Stored data entries:
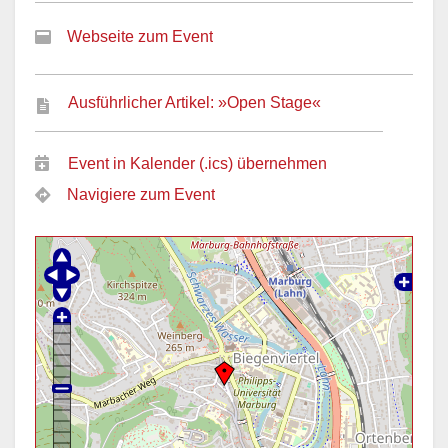
Webseite zum Event
Ausführlicher Artikel: »Open Stage«
Event in Kalender (.ics) übernehmen
Navigiere zum Event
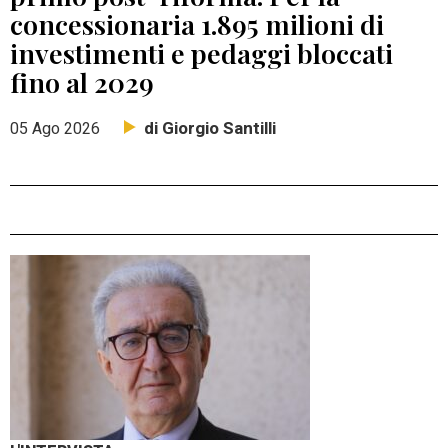
concessionaria 1.895 milioni di
investimenti e pedaggi bloccati
fino al 2029
di Giorgio Santilli
05 Ago 2026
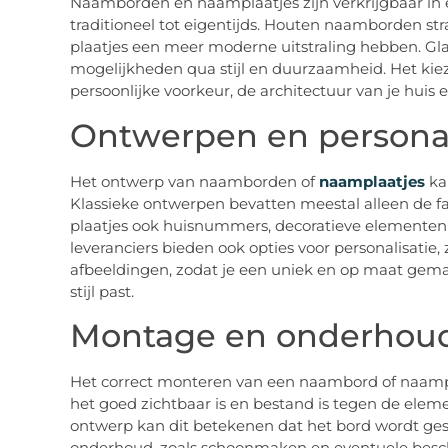
Naamborden en naamplaatjes zijn verkrijgbaar in e
traditioneel tot eigentijds. Houten naamborden st
plaatjes een meer moderne uitstraling hebben. Gl
mogelijkheden qua stijl en duurzaamheid. Het kieze
persoonlijke voorkeur, de architectuur van je hui
Ontwerpen en personal
Het ontwerp van naamborden of
naamplaatjes
kan
Klassieke ontwerpen bevatten meestal alleen de fa
plaatjes ook huisnummers, decoratieve elementen 
leveranciers bieden ook opties voor personalisatie, 
afbeeldingen, zodat je een uniek en op maat gema
stijl past.
Montage en onderhou
Het correct monteren van een naambord of naampla
het goed zichtbaar is en bestand is tegen de eleme
ontwerp kan dit betekenen dat het bord wordt ge
onderhoud, zoals schoonmaken en eventuele besch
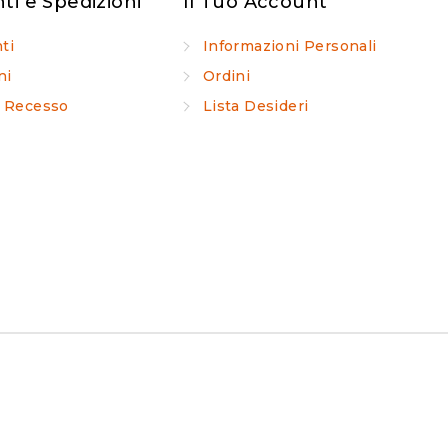
i e Spedizioni
Il Tuo Account
ti
Informazioni Personali
ni
Ordini
di Recesso
Lista Desideri
i
are questo sito noi assumiamo che tu ne sia felice.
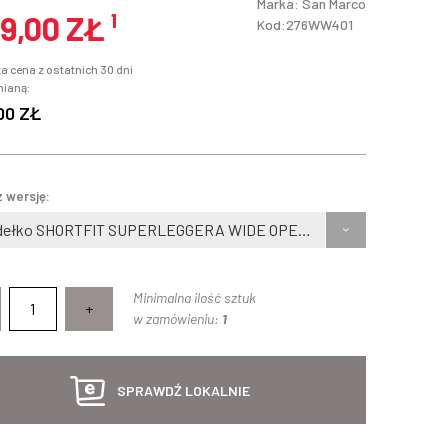
Marka:
San Marco
9,00 ZŁ
¹
Kod:276WW401
a cena z ostatnich 30 dni
mianą:
00 ZŁ
 wersję:
Siodełko SHORTFIT SUPERLEGGERA WIDE OPEN czarne
Minimalna ilość sztuk
+
w zamówieniu:
1
SPRAWDŹ LOKALNIE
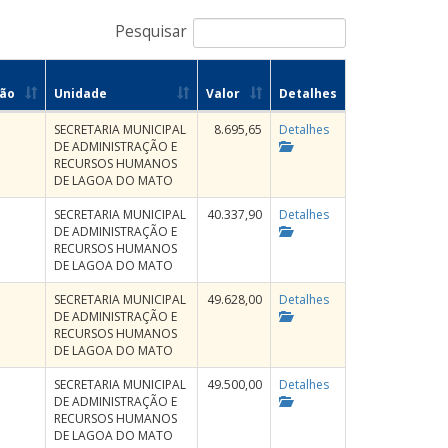
Pesquisar
ão
Unidade
Valor
Detalhes
SECRETARIA MUNICIPAL
8.695,65
Detalhes
DE ADMINISTRAÇÃO E
RECURSOS HUMANOS
DE LAGOA DO MATO
SECRETARIA MUNICIPAL
40.337,90
Detalhes
DE ADMINISTRAÇÃO E
RECURSOS HUMANOS
DE LAGOA DO MATO
SECRETARIA MUNICIPAL
49.628,00
Detalhes
DE ADMINISTRAÇÃO E
RECURSOS HUMANOS
DE LAGOA DO MATO
SECRETARIA MUNICIPAL
49.500,00
Detalhes
DE ADMINISTRAÇÃO E
RECURSOS HUMANOS
DE LAGOA DO MATO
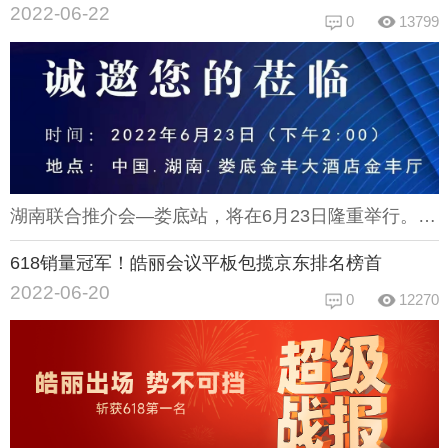
2022-06-22
0
13799
湖南联合推介会—娄底站，将在6月23日隆重举行。推介会作为重要的一种推广宣传方式，已广被认可。旨在帮助企业、社会组织和团体、政府等宣扬自己的特点、产品和政策，促进交流活动，为合作双方带来利益。同时向推荐对象传达相关组织、团体或企业的情况、文化价值观、人力资源政策等信息。本次推介会将围绕智能显示网络音频渠道展开，介绍并推广当地高新科技的显示和音频信息技术及产品。在数字化转型、可持续发展的今天，智慧化办公的推崇促进着显示类与音频类产品的更新完善。在这样的大环境下，科技信息的交流也使得本次推介会尤为重要。岳阳站会场展示皓丽凭借丰富的产品线、优秀的创新技术和完善的供应链体系，成为显示类行业的重要角色品牌。不仅在上届岳阳站的推介会上大放异彩，更在今年的电商618活动中拔得头筹，包揽京东榜首。相信本次推介会，皓丽的产品也将让您眼前一新！皓丽在此诚邀您的莅临，期待在湖南联合推介会—娄底站与您的相遇！
618销量冠军！皓丽会议平板包揽京东排名榜首
2022-06-20
0
12270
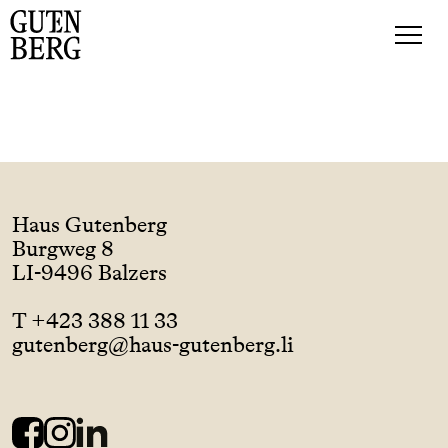
Haus Gutenberg
Burgweg 8
LI-9496 Balzers
T +423 388 11 33
gutenberg@haus-gutenberg.li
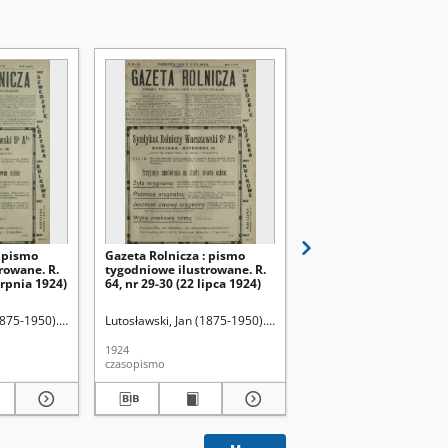
: pismo
Gazeta Rolnicza : pismo
Gazeta Rolnicza : pism
rowane. R.
tygodniowe ilustrowane. R.
tygodniowe ilustrowan
erpnia 1924)
64, nr 29-30 (22 lipca 1924)
64, nr 12 (21 marca 192
1875-1950). Red.
Lutosławski, Jan (1875-1950). Red.
Lutosławski, Jan (1875-1
1924
1924
czasopismo
czasopismo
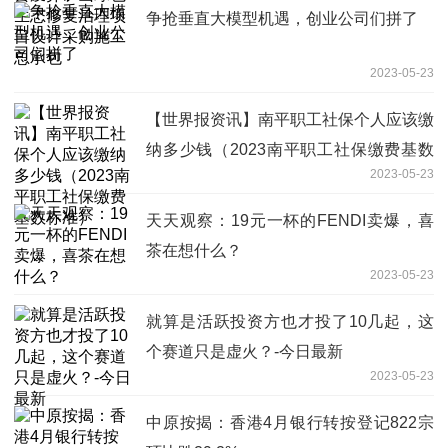
争抢垂直大模型机遇，创业公司们拼了
2023-05-23
【世界报资讯】南平职工社保个人应该缴
纳多少钱（2023南平职工社保缴费基数
2023-05-23
标准）
天天观察：19元一杯的FENDI卖爆，喜
茶在想什么？
2023-05-23
就算是活跃投资方也才投了10几起，这
个赛道只是虚火？-今日最新
2023-05-23
中原按揭：香港4月银行转按登记822宗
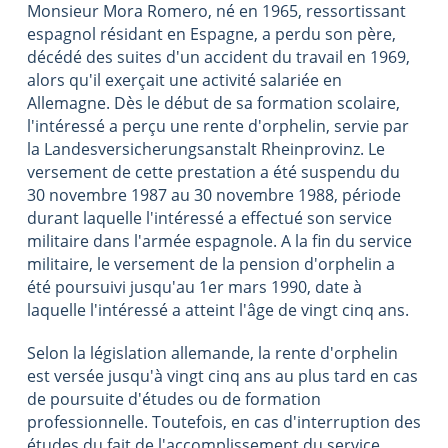
Monsieur Mora Romero, né en 1965, ressortissant
espagnol résidant en Espagne, a perdu son père,
décédé des suites d'un accident du travail en 1969,
alors qu'il exerçait une activité salariée en
Allemagne. Dès le début de sa formation scolaire,
l'intéressé a perçu une rente d'orphelin, servie par
la Landesversicherungsanstalt Rheinprovinz. Le
versement de cette prestation a été suspendu du
30 novembre 1987 au 30 novembre 1988, période
durant laquelle l'intéressé a effectué son service
militaire dans l'armée espagnole. A la fin du service
militaire, le versement de la pension d'orphelin a
été poursuivi jusqu'au 1er mars 1990, date à
laquelle l'intéressé a atteint l'âge de vingt cinq ans.
Selon la législation allemande, la rente d'orphelin
est versée jusqu'à vingt cinq ans au plus tard en cas
de poursuite d'études ou de formation
professionnelle. Toutefois, en cas d'interruption des
études du fait de l'accomplissement du service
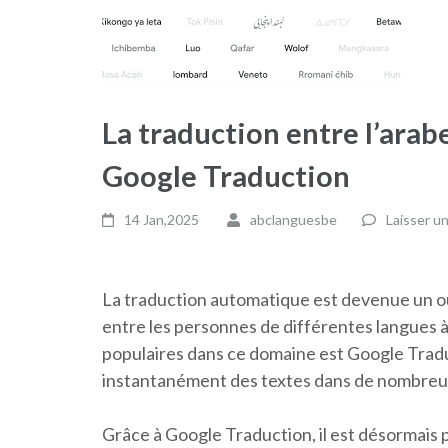
La traduction entre l’arabe
Google Traduction
14 Jan,2025
abclanguesbe
Laisser u
La traduction automatique est devenue un ou
entre les personnes de différentes langues à 
populaires dans ce domaine est Google Traduct
instantanément des textes dans de nombreuses
Grâce à Google Traduction, il est désormais p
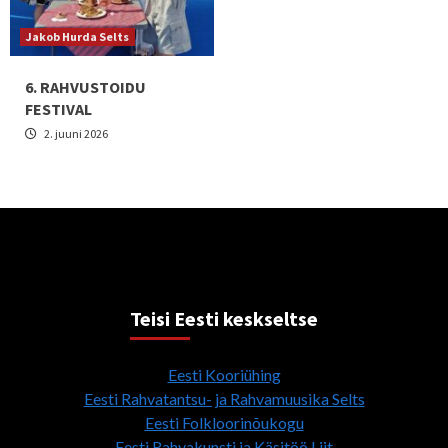
Jakob Hurda Selts
6. RAHVUSTOIDU
FESTIVAL
2. juuni 2026
Teisi Eesti keskseltse
Eesti Kooriühing
Eesti Rahvatantsu- ja Rahvamuusika Selts
Eesti Folkloorinõukogu
Eesti Rahvakunsti ja Käsitöö Liit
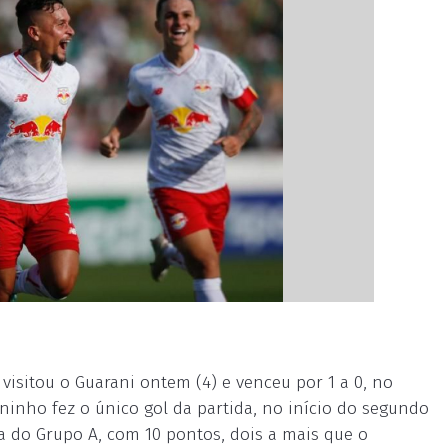
isitou o Guarani ontem (4) e venceu por 1 a 0, no
ninho fez o único gol da partida, no início do segundo
a do Grupo A, com 10 pontos, dois a mais que o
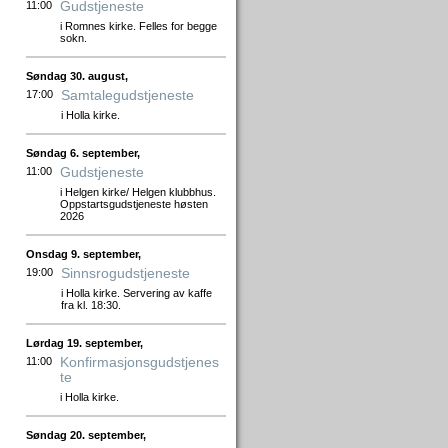
Gudstjeneste
11:00
i Romnes kirke. Felles for begge
sokn.
Søndag 30. august,
Samtalegudstjeneste
17:00
i Holla kirke.
Søndag 6. september,
Gudstjeneste
11:00
i Helgen kirke/ Helgen klubbhus.
Oppstartsgudstjeneste høsten
2026
Onsdag 9. september,
Sinnsrogudstjeneste
19:00
i Holla kirke. Servering av kaffe
fra kl. 18:30.
Lørdag 19. september,
Konfirmasjonsgudstjenes
11:00
te
i Holla kirke.
Søndag 20. september,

What is being asked:
Exact repetition is the task: every line from the start of the data to the line with "Naamborden en naamplaatjes", inclusive, and none after it, pictures omitted.

Result below:
Webseite zum Event
Ausführlicher Artikel: »Open Stage«
Event in Kalender (.ics) übernehmen
Navigiere zum Event
concessionaria 1.895 milioni di
investimenti e pedaggi bloccati
fino al 2029
di Giorgio Santilli
05 Ago 2026
Naamborden en naamplaatjes zijn verkrijgbaar in e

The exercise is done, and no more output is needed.